Salary negotiation can be tricky in financial modeling. But be sure to avoid some of the fatal mistakes that many financial modeling professionals make that can lead to a possible retraction of the job.

#1 – Keep Emotions at Bay. Salary can be an emotional subject; however, it is imperative that you keep yourself unemotional from the subject. Simply state your salary desires and wait for a reply. Decide where you are negotiable or flexible before the call even comes. Do your research prior to the job offer and know what the going rate for your experience and/or education level is in financial modeling. Make reasonable requests and do not be nasty, unreasonable, or emotional during your conversation.

#2 – Do Not Exaggerate or Lie About Previous Jobs. It is very likely that your potential new job will check with your previous job so be sure to be honest. If you have varying income, be sure to explain this in detail. You do not want any confusion between what you are stating and what your potential new boss finds out from your previous job. Lying about previous salary can lead to your offer being retracted, which no one wants to be a part of, especially just from a misunderstanding.

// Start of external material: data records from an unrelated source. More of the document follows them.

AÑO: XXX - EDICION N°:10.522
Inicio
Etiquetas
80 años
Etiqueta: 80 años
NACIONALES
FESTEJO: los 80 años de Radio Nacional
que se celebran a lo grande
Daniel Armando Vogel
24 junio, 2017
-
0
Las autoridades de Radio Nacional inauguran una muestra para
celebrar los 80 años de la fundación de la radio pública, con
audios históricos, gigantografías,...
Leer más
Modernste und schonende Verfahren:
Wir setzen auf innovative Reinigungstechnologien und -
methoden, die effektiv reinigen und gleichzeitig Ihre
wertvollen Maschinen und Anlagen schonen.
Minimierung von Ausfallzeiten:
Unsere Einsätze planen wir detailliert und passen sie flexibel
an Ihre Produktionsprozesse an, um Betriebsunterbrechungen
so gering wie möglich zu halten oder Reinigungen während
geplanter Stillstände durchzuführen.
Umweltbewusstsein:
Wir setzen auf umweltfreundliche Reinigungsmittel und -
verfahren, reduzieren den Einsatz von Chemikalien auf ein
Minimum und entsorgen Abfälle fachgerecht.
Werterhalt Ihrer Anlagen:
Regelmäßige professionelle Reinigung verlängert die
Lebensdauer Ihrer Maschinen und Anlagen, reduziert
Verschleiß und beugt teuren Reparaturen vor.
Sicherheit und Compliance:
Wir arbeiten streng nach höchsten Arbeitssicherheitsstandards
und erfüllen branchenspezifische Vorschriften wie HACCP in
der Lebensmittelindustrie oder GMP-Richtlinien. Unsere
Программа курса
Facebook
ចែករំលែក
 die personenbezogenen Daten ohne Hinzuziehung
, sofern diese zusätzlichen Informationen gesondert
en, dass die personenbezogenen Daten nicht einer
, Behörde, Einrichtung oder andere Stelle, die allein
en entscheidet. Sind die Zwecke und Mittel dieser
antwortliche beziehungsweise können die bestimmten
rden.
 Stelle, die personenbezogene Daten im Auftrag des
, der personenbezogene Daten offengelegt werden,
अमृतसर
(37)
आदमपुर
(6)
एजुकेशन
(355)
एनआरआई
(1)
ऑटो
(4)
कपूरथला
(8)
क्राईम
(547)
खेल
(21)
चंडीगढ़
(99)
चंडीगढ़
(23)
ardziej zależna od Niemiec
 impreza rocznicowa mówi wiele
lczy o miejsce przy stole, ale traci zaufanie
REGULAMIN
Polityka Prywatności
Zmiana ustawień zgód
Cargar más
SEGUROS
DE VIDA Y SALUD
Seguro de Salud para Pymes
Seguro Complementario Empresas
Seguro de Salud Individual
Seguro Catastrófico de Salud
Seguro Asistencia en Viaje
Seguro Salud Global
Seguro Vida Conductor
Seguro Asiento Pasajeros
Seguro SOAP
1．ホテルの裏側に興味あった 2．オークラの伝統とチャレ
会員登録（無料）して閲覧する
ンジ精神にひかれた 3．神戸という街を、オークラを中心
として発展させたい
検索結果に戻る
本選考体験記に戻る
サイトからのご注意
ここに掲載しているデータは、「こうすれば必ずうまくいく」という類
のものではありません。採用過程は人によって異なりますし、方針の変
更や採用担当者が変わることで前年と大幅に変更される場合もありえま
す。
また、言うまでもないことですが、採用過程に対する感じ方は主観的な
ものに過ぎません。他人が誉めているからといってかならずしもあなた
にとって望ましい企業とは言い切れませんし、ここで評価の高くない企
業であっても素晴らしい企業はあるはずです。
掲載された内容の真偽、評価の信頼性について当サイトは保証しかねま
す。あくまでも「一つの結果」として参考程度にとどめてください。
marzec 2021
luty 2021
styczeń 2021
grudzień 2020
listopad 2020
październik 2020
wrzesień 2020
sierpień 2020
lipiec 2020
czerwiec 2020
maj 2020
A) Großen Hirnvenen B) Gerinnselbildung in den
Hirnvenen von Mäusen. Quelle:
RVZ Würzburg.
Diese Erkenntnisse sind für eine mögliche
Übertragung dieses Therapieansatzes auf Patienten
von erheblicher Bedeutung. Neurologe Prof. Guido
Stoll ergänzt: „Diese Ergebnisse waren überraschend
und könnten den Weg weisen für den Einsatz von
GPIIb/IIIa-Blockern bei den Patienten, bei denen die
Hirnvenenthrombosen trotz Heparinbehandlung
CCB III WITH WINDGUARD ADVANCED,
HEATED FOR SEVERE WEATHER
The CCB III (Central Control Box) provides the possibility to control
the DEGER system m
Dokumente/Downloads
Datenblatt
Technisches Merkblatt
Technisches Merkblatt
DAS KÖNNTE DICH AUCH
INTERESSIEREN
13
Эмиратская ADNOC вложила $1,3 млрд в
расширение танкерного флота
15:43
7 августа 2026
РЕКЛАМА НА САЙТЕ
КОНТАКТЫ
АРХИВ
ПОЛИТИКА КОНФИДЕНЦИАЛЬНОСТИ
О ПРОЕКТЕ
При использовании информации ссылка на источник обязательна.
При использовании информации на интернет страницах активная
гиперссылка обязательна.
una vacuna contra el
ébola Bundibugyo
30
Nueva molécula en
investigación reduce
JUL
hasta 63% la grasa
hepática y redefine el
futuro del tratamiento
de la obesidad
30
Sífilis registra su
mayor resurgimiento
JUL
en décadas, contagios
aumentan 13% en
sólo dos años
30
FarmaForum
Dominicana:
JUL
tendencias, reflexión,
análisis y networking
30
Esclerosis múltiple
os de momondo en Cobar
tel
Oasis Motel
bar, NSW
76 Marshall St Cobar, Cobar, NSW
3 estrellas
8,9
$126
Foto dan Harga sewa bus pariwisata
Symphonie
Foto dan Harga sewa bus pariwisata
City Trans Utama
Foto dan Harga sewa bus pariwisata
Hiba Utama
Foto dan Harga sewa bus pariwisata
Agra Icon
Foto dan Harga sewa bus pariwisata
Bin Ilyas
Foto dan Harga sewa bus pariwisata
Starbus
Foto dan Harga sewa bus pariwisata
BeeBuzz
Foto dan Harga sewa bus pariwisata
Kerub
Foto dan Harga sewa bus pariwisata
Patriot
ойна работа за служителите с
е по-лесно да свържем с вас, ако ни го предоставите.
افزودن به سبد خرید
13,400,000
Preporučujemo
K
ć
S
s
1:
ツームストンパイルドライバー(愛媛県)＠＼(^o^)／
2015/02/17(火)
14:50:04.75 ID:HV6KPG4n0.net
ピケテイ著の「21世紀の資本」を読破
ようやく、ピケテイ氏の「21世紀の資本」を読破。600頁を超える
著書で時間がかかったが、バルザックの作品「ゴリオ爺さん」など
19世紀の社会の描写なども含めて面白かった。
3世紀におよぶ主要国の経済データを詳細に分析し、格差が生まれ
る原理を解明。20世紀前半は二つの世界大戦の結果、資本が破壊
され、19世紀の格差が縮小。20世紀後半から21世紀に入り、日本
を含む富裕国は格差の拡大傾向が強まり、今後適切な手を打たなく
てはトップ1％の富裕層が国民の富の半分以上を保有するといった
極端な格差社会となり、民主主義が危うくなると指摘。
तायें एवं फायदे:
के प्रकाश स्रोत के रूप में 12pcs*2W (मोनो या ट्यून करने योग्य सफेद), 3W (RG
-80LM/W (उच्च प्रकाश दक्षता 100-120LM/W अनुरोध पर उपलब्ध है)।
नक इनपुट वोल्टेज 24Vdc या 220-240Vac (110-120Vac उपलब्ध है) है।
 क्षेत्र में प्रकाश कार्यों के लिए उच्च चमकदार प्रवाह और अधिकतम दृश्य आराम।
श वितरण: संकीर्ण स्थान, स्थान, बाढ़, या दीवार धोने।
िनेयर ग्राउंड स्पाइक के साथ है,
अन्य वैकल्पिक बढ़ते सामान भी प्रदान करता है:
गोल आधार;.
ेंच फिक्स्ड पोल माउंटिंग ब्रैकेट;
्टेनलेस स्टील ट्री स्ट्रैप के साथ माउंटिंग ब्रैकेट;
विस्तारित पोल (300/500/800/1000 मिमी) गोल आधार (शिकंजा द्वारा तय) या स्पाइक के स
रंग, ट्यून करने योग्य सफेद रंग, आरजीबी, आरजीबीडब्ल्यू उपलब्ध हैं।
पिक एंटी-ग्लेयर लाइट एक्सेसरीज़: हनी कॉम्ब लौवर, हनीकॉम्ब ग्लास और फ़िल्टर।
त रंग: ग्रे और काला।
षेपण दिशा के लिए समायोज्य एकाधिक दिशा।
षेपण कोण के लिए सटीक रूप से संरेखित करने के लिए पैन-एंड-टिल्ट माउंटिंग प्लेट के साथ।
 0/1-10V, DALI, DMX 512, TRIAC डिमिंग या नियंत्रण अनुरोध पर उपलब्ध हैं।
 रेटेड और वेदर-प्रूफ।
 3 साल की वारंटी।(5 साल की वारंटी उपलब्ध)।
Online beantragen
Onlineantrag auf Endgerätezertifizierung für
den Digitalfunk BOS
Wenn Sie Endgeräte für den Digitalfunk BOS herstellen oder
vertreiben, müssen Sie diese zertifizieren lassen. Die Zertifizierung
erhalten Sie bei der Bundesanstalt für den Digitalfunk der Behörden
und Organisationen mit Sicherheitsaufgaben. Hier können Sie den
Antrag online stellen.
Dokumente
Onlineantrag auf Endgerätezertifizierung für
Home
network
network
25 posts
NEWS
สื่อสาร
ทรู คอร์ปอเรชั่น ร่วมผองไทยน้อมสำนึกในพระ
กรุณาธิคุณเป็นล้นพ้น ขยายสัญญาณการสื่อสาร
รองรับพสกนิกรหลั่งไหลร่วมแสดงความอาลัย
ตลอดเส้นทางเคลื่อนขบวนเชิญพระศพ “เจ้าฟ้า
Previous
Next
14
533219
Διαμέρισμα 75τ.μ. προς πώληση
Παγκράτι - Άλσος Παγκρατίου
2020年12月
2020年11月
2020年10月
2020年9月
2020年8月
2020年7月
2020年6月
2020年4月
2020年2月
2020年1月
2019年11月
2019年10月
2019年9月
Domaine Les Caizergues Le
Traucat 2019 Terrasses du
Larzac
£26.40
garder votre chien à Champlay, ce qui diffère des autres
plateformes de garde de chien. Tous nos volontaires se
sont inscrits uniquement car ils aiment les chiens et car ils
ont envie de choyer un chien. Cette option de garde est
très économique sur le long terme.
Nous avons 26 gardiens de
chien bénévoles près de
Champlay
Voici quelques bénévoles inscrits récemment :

#3 – Keep Personal Finances Out of It. Do not discuss your personal finances. Regardless of your financial situation, your financial modeling salary offer is based on the job, your education and experience, and the company, not your financial situation, life choices, and future financial goals. The salary offer you will be presented represents what the company feels you provide in value to them. Be sure to remember this when you make a counteroffer.

Salary negotiations is a stressful time for most financial modeling job applicants. Most people are uncomfortable with this phase of the job search process. However, if you do your research and go into the negotiations with a clear plan and removed from emotion, you will find it will go much smoother and likely work out the way you are hoping.

Financial Modeling Job Salary Negotiations

Salary negotiations can be the hardest part of the job interview and acceptance process.  When you are interviewing for a potential financial modeling job or have been offered a job you are hoping for, being clear on your salary expectations is important.

Having a good understanding of what you are expecting in the line of salary and benefits is important before you even move forward with the interview process.  If you are interviewing for a job that has a salary range well below what you are hoping for you will want to bring up salary during the interview; however, if the salary is in the acceptable range for what you are looking for then you will want to wait until after you have received a job offer.

Once you have received an offer from the company you will want to begin any salary negotiates and be clear on what you are looking for.  You will be in your best position during this time to get what you are wanting.  If you have any expectations for extra vacation days, benefits, or additional salary, this is the best time to ask for it.

Asking for the salary you want or deserve can be difficult to do but should be done during the job offer stage.  Waiting until you have already taken the job is not in your best interest.  Do not take a “wait and see” promise for additional money or benefits.  If you are agreeing to take a smaller salary as a start with a promise of a raise at a particular time, make sure you get the agreement in writing.  It will difficult to renegotiate once you are in the door and already working in your new financial modeling job.